SALT LAKE CITY — Backers of a $100 million bond for the new Utah State Prison being built west of Salt Lake City International Airport scrambled Tuesday to explain why the price tag for the project is $650 million, not $550 million.
A bill expanding the amount of bonding available for the project was pushed through the House on Monday night without having had a hearing, raising concern about the actual cost of the facility that will replace the state prison at Point of the Mountain.
Rep. Gage Froerer, R-Huntsville, the sponsor of the bonding bill, HB460, and others spoke at a news conference Tuesday to answer questions about the need for more money for the prison expected to be completed in 2020.
"There has been some confusion and some questions about whether this was a cost overrun on the prison itself," Froerer said. "Let me be clear that this is not related to any cost overruns. This has entirely to do with infrastructure to that site."
The $550 million cost for the prison was for the 4,000-bed facility itself, he said, and did not cover some 8 miles of roads, water, sewer and other infrastructure needs that will be partially paid for by Salt Lake City and area businesses.
In December, the Legislature's Prison Development Commission was told the infrastructure needs would add $100 million to the $550 million project, and about $35 million would be repaid by those benefiting from the improvements.
Gov. Gary Herbert included a recommendation for bonding for the $100 million in his proposed budget released later that month, calling the infrastructure "a key factor in spurring the economic development of Salt Lake's northwest quadrant."
The governor said Tuesday during his weekly media access that reporters "haven't all got this right when it comes to state prison," and that the cost was always estimated to be $650 million.
"The extra $100 million, well, it's not extra. It is just bonding in advance" and part of his budget, Herbert said. "So this has not been rushed through. It has not been hidden. It has been open and ascertainable to anybody who reads the budget."
Marliee Richins, spokeswoman for the Utah Department of Administrative Services, said at the news conference it should have always been clear that infrastructure needs would add to the brick and mortar cost.
"It wasn't that that snuck up on us it, it's that that was dependent on the site that was chosen," she said, noting infrastructure expenses were taken into account in the selection process.
Richins said the Salt Lake site "is the most economical when you think of operational expenses long term.

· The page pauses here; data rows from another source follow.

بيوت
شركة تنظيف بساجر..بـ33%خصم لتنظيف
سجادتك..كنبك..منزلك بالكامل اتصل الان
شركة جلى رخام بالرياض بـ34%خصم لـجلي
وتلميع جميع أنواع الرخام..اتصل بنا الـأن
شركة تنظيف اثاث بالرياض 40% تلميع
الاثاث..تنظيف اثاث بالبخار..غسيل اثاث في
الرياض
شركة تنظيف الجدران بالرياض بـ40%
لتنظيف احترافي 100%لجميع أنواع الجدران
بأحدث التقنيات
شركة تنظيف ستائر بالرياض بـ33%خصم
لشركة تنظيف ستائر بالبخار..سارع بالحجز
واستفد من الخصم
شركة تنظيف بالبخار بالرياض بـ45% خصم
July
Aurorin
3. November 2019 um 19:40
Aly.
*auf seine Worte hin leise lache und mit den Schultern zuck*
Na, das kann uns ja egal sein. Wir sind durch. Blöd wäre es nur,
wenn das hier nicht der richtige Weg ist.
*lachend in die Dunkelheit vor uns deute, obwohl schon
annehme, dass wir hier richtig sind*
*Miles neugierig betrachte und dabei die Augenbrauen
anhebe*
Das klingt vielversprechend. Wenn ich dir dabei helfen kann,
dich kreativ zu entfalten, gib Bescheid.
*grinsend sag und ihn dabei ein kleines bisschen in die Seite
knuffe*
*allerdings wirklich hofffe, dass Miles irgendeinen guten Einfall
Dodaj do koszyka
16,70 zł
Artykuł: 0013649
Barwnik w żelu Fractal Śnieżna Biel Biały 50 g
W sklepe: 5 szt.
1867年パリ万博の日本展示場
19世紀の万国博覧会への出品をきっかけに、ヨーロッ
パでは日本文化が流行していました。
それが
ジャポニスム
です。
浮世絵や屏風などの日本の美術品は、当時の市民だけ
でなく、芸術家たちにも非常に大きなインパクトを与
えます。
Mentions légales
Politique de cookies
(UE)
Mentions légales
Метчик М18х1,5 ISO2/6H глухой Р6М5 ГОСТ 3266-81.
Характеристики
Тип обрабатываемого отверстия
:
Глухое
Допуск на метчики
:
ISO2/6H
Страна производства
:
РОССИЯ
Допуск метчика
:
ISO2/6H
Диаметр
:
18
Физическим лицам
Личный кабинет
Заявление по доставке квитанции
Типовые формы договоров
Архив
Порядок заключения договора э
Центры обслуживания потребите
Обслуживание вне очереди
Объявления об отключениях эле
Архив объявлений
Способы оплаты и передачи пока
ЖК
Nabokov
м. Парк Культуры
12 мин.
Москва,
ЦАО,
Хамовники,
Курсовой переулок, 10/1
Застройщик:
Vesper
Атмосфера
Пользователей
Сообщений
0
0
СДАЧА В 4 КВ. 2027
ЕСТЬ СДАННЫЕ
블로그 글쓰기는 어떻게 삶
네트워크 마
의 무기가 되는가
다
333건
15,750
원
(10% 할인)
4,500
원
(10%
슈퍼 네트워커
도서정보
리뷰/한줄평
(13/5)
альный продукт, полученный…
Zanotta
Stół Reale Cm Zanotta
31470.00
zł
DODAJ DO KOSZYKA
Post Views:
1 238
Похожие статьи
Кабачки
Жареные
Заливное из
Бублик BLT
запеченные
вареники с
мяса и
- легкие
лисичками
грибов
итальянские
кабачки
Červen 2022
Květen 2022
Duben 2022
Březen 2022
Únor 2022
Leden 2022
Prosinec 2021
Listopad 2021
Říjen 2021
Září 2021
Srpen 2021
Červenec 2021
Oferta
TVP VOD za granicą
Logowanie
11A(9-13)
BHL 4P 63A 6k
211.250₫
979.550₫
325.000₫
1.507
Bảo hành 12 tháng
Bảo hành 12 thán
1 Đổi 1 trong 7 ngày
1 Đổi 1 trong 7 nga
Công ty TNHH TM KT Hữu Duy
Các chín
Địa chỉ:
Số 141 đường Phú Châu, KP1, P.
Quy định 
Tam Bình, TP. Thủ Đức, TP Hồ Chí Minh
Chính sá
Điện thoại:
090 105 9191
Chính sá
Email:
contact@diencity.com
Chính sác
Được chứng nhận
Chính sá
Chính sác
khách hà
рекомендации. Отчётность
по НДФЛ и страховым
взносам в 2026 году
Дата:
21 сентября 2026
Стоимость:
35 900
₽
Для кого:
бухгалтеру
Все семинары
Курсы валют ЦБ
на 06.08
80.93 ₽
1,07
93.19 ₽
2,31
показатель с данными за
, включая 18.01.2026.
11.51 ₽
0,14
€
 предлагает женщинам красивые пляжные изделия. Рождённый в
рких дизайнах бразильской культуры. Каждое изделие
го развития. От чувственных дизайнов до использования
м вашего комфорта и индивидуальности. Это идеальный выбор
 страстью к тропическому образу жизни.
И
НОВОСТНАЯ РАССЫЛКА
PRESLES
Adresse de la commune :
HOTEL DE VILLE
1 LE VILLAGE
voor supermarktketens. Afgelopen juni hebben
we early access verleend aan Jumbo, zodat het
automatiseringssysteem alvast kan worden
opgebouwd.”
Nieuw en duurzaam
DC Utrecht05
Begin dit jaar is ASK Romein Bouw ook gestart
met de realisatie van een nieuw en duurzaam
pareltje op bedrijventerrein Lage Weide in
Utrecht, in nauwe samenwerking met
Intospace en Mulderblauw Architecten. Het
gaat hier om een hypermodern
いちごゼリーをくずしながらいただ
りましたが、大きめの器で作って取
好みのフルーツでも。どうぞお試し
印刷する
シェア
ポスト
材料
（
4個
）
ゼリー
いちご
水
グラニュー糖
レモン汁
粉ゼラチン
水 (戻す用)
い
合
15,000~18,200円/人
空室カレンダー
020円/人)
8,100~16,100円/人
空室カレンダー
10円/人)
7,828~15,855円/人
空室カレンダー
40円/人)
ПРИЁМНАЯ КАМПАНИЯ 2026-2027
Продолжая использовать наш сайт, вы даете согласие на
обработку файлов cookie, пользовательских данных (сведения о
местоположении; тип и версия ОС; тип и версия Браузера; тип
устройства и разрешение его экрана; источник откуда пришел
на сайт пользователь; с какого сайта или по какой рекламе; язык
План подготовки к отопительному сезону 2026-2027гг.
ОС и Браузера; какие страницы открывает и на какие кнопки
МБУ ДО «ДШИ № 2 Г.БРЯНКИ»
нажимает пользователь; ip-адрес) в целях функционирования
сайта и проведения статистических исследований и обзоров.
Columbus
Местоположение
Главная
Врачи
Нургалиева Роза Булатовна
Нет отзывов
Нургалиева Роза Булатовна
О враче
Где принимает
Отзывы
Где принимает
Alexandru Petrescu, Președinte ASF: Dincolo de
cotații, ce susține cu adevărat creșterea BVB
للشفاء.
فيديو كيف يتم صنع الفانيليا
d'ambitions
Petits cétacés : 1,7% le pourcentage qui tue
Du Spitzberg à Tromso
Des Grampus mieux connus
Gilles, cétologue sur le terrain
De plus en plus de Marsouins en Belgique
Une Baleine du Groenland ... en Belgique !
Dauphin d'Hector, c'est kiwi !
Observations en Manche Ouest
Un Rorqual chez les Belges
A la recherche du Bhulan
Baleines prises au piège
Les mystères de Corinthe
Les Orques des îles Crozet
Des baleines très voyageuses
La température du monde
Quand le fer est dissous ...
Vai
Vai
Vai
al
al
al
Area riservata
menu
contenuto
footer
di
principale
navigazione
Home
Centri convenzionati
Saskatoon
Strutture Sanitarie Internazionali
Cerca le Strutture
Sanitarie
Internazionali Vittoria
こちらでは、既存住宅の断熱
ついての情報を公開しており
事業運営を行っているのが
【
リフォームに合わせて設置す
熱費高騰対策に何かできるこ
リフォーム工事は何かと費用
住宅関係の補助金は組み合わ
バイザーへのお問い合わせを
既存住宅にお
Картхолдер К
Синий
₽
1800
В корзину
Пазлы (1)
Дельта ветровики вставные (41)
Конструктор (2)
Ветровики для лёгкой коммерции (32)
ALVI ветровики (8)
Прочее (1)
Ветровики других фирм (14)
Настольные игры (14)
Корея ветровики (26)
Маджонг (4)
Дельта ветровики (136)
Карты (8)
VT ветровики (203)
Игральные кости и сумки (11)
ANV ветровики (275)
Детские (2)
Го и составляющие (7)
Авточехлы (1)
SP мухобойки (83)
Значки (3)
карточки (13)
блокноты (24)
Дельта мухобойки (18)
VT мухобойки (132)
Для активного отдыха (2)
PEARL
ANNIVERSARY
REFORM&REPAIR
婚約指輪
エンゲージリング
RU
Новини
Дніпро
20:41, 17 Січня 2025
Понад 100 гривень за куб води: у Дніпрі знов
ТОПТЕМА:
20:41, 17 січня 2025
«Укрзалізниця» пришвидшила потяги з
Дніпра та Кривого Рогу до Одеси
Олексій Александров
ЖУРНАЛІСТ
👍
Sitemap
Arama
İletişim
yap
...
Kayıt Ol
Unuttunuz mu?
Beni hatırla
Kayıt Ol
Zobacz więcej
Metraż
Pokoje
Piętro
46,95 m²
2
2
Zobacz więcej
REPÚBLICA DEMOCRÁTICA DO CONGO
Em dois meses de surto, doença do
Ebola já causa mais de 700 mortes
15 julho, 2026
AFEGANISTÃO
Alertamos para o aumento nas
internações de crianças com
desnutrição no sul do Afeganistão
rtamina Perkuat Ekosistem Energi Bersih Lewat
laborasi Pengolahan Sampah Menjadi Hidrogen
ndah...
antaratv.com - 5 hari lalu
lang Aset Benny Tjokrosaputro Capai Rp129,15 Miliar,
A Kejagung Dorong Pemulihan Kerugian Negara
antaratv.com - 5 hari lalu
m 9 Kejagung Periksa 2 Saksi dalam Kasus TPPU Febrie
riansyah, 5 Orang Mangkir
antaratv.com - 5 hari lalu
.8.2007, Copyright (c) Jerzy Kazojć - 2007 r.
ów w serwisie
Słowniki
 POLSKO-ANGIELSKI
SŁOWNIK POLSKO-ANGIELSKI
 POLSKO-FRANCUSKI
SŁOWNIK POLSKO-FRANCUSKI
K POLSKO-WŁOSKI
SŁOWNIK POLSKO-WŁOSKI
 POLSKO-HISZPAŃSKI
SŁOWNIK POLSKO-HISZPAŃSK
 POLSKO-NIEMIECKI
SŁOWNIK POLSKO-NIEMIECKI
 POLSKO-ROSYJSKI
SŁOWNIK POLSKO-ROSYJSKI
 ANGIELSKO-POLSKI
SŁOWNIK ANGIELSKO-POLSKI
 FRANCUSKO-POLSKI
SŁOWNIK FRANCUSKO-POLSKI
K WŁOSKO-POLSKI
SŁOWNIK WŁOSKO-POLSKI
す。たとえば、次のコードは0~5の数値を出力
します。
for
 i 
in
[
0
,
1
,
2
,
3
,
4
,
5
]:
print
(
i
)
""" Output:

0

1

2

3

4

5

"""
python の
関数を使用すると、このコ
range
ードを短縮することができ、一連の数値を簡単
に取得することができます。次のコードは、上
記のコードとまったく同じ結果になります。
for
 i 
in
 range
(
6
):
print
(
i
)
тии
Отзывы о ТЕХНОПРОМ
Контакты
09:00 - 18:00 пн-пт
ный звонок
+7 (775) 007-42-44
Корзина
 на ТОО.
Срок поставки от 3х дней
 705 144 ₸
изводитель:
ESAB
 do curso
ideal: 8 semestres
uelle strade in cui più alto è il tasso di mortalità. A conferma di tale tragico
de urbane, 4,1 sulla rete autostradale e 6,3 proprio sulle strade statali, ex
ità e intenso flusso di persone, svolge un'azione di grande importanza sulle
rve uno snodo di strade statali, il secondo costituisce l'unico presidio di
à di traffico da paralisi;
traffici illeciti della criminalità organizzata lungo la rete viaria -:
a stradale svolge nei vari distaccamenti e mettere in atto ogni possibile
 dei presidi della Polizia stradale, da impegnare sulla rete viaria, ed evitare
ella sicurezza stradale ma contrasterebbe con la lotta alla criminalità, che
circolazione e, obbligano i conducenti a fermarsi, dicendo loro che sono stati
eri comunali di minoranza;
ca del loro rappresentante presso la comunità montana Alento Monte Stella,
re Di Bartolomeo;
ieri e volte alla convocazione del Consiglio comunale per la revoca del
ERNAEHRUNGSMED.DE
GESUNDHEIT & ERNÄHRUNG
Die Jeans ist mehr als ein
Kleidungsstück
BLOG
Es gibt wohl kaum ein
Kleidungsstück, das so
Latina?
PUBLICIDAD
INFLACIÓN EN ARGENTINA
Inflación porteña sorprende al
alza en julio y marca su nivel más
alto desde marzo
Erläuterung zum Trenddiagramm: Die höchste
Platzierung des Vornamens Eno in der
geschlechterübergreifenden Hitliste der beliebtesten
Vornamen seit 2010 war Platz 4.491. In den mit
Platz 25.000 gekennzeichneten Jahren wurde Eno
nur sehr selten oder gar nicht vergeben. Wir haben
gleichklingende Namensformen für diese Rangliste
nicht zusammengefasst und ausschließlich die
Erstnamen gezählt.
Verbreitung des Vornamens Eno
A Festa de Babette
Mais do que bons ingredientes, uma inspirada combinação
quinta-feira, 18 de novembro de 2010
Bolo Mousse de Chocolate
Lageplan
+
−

But we always knew that site was going to be expensive when you consider the initial investment into infrastructure."
The reason is that the 350-acre site, located amid wetlands, is "so remote and there's environmental challenges out there," she said. Those challenges will require extensive site preparation, including landfill.
Salt Lake City officials fought being selected as the site for the prison relocation for those reasons but are now hoping to take advantage of the new infrastructure to develop the 4,000-acre area.
Jim Russell, assistant director of the state Division of Facilities Construction Management, who is overseeing the project, said about $10 million more than expected has been spent to deal with the soil conditions on the site.
Russell said construction cost overruns, already impacting the airport expansion, are "a big concern to us. We've been tracking that very closely." He said contracts are being locked down to help curb escalating labor expenses.
Democrats in the House and Senate raised concerns about the bond.
When the bill came before the Senate on Tuesday, Assistant Minority Whip Luz Escamilla, D-Salt Lake City, said lawmakers "chose the most expensive site" in terms of construction costs even though other locations might have been better suited for the project.
"Now we're paying the consequences," Escamilla said.
HB460 passed the Senate 23-4. Because it was amended in the Senate, the bill returned to the House.
The Senate sponsor of the bond bill, Sen. Wayne Harper, R-Taylorsville, said backers "ran out of time" to hold a legislative hearing because the bill got a late start. He said lawmakers had hoped to pay for the infrastructure costs without a bond.
Senate Budget Chairman Jerry Stevenson, R-Layton, co-chairman of the Prison Development Commission, said lawmakers could have waited to bond for the $100 million by using existing bonding authority.
"I would much rather do it the way we're doing it than spring a $100 million bond out two years or three years from now because that would look like we had a shortfall," Stevenson said. "I think that's a pretty bad optic."